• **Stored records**
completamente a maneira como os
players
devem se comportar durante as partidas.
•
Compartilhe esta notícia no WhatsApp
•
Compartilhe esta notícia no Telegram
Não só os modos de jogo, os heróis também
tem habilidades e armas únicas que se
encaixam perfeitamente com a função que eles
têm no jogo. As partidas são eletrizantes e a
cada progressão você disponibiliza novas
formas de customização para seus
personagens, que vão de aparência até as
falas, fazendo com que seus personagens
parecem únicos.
--
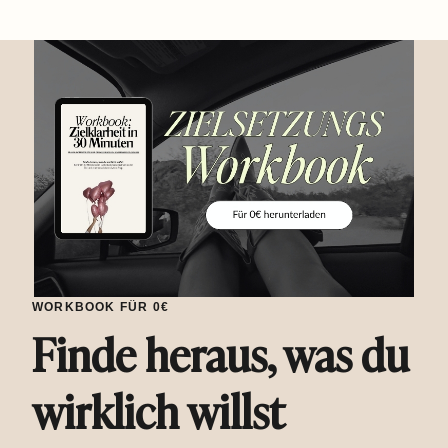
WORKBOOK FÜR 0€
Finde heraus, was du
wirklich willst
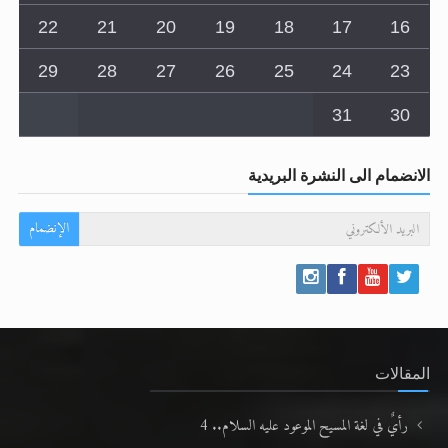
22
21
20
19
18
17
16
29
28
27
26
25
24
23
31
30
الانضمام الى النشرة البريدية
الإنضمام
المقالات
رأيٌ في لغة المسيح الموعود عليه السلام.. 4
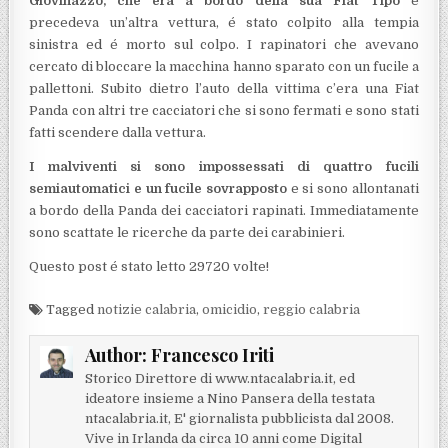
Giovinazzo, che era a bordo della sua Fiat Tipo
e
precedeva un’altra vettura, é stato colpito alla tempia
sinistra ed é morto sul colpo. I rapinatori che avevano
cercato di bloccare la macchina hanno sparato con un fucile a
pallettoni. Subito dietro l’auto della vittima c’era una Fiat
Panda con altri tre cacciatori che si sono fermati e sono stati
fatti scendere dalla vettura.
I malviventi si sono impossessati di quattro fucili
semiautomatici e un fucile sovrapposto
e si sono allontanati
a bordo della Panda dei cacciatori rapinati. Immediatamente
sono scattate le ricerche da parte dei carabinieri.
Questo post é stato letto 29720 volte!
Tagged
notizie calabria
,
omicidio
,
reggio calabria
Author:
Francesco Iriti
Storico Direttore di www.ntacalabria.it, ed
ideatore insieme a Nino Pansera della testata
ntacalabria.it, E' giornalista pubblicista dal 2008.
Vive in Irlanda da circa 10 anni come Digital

• **TRY IT**
Looking only at the data above, say how many of its lines contain the string "jogo", and nothing more.

• **TASK OUTPUT**
2